Tuesday, 19 July 2011
Review of Ajax, the Dutch, the War.
A relatively quick summer read this one from my favourite sports writer Simon Kuper of the FT. From a English/South African/ Dutch background Kuper in this book tries to explain what happened to football during the Nazi occupation of Holland and its aftermath.
In doing so he says he is attempting to redress the balance of Dutch history - that there was a brave resistance to Nazism to one where most people were neither resistant nor compliant, they just were.
This is quite a big ask from a football book and I dont think it really achieves it. Essentially it begins with an examination of Ajax who pre-war and since the 1950s had a strong relationship with the Amsterdam Jewish community. However the issue is that this population were almost completely wiped out by the Nazis. The book is full of intriguing data from the time and there was a lot of original primary research. One chapter consists largely of Kuper going through the minutes of football club Hercules, which covers the expulsion of Jewish members: an order from the occupiers to dealing with the aftermath of the war and collaborators. There is a lot of data in this bit which I think could have done with a bit more editing.
There is also a bit of confusion of the scope of the book it seems to try to deal with football across Europe during the war - a chapter on England and German football at this time; the politics of pre-war international friendlies.
According to the introduction this started off life as a magazine article about Dutch football - maybe the publishers didnt think this was a big enough topic. But the broadening approach is a bit frustrating as it doesnt get its teeth into the other subjects enough.
Where the work is fascinating is in its use of facts: Holland had the most registered footballers of any country in the world for large periods, Holland was the only country in the World! to buy broadcasting rights for the 1938 World cup.
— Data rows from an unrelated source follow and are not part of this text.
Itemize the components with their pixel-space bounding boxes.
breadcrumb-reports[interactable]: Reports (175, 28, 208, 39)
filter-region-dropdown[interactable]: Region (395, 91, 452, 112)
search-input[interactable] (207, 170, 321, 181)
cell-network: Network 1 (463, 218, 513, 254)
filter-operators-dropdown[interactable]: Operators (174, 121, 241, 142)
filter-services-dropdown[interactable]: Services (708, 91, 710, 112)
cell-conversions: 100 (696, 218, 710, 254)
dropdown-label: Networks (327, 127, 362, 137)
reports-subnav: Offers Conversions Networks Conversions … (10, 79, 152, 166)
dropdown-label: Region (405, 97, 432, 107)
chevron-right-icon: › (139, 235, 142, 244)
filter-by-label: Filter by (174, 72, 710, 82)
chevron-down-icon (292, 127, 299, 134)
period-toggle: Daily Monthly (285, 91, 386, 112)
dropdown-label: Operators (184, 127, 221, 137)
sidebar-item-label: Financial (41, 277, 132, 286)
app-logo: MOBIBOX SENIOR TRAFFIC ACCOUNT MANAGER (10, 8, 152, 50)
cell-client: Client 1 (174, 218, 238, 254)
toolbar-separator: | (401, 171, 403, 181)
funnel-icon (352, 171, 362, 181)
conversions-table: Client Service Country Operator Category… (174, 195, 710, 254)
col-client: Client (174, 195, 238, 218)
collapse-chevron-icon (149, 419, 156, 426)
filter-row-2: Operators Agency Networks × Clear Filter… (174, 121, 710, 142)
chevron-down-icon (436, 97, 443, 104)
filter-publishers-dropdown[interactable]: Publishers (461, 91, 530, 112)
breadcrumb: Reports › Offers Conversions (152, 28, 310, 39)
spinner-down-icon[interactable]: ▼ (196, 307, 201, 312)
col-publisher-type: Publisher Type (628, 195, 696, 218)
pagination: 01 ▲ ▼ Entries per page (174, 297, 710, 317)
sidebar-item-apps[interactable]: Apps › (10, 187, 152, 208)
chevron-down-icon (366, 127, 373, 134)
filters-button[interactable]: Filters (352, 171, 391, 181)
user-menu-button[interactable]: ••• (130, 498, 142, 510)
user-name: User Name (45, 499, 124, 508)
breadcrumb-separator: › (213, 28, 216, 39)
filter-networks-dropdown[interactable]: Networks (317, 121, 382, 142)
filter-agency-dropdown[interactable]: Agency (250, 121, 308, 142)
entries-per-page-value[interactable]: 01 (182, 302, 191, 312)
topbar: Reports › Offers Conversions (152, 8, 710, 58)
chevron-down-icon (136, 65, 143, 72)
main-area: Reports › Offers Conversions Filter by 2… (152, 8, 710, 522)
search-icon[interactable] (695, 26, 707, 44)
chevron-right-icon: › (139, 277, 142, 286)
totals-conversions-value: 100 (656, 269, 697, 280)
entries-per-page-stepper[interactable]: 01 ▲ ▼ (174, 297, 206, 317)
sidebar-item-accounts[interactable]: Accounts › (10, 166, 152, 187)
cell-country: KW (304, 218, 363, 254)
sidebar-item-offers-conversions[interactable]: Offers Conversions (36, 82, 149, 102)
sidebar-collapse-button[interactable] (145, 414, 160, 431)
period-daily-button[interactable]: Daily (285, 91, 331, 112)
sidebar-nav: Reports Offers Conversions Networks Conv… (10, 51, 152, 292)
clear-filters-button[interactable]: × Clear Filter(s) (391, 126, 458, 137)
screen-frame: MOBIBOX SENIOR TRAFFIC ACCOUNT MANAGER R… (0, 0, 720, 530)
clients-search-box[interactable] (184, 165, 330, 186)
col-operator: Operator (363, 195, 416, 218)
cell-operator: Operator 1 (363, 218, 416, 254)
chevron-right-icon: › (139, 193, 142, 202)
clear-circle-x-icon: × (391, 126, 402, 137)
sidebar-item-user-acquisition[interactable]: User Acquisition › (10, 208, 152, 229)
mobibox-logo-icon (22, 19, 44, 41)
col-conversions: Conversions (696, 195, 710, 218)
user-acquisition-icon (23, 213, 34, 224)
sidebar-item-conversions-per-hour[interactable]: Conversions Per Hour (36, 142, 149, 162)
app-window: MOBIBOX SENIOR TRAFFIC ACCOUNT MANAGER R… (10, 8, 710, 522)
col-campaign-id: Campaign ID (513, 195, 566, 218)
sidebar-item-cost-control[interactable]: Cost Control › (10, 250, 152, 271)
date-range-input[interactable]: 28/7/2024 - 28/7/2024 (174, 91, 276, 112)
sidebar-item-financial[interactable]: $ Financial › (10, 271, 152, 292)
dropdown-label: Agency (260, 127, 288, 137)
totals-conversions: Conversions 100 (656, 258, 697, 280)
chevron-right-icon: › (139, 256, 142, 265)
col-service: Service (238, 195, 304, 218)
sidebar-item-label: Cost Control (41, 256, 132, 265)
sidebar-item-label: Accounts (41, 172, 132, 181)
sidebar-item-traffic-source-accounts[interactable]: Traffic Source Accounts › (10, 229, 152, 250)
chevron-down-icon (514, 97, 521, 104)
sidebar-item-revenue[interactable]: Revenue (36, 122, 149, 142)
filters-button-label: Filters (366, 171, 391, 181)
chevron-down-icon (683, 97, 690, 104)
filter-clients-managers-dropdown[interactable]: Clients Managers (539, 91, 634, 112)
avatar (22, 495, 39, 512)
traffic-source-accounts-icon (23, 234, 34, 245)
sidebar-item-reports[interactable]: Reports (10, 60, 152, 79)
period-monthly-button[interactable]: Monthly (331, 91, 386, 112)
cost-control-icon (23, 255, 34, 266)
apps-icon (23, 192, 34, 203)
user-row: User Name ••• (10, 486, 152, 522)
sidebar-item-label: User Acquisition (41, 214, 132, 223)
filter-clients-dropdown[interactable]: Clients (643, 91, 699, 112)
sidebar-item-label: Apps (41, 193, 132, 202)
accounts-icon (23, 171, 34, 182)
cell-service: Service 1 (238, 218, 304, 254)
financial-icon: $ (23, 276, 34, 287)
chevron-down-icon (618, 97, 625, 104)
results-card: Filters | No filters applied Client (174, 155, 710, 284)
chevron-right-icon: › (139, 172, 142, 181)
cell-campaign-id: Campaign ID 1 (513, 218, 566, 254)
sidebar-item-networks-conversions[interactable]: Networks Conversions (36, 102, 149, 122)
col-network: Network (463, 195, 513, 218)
It also has a dissection of Dutch Football which is second to none - the history of Ajax, its links and equally its distance from the Jewish population, its links with Israel and the animosity with Feyenoord, their Rotterdam rivals, was all new to me.
These make the book worth reading though I think he overstates his argument, which has a degree of validity, that the Dutch Resistance was pretty weak and ineffective. There are some real heroes highlighted here from the Jewish community and from broader Dutch society this is done through some very moving testimony.
So a very strong intelligent football book but over-stretching itself a little. I would have bought a book that solely dealt with the Dutch aspect (as the title itself suggests) but there is more to it than that. As a result it loses a wee bit of focus.